Much like their civilian counterparts, active-duty soldiers are just as obsessed with checking their Facebook and e-mail. Even on the other side of the world, soldiers remained connected to their civilian lives.
It’s something that, even bad relationship news aside, Marcus said he feels conflicted about.
“It’s great to let your family know that you’re OK, but at the same time, it creates some problems too,” he said. “It can be an added stressor. It’s difficult to try to live the day-to-day overseas, do what you need to do. You’re constantly focused on what you’re doing. You’re in combat and you’re deployed. Now guys are running onto Facebook for five minutes and seeing they’ve got a late car payment or something or that your wife can’t find a babysitter and you’re 10,000 miles away with somebody trying to shoot rockets at you.”
This often leads to a strange phenomenon once platoons returned from one of the more remote outposts in Afghanistan to a bigger base.
“Immediately, half the guys would run to the Chow Hall to try to get some hot food, and the other half of the guys would run to the computer room to get on Facebook or something like that,” Marcus said.
That’s because it wasn’t always available, especially when platoons found themselves in some of the most remote areas of the world.
“For the first three quarters (of our deployment), we were literally on the side of a mountain (in Afghanistan),” Lyke said. “We had outhouses and we slept in tents so we didn’t really have computers other than the military ones. I think the last quarter of the deployment, we got a couple computers, and the line was always six or seven people deep for guys to e-mail and to Facebook what was happening.”
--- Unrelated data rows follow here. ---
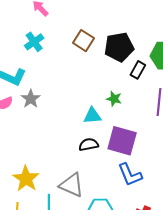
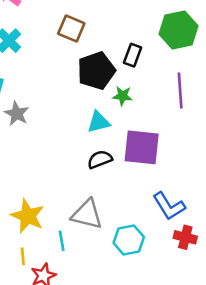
black pentagon: (119, 47) -> (96, 71), moved
black rectangle: (138, 70) -> (133, 55), moved
blue L-shape: (130, 175) -> (169, 206), moved

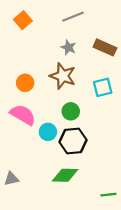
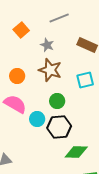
orange square: (23, 20) -> (21, 30), moved
gray star: (68, 47) -> (47, 45), moved
green diamond: (65, 175) -> (76, 152), moved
On the rare opportunity they’d get a line to the outside world at one of the most remote outposts, sometimes things would happen to cut it off.
“We had that for a little while at the outpost that we were at until somebody blew up one of the cell phone towers,” Marcus said.
Just because you can communicate instantaneously with someone from 10,000 miles away doesn’t necessarily make that the preferred method of doing it though.
Marcus said he gained a new appreciation for traditional forms of communications while deployed.
“It was the strangest thing,” he said. “I found myself handwriting letters and mailing them back home constantly.”
Doing so helped him better express himself and gave him an outlet he wouldn’t have otherwise had on the battlefield.
“For me, it was taking the time, a thoughtful process of just writing a messy handwritten letter in the middle of the night with a flashlight as opposed to trying to do it on a computer, something like that,” he said. “It just felt more authentic. It was a way to get sort of the day out of me a little bit.”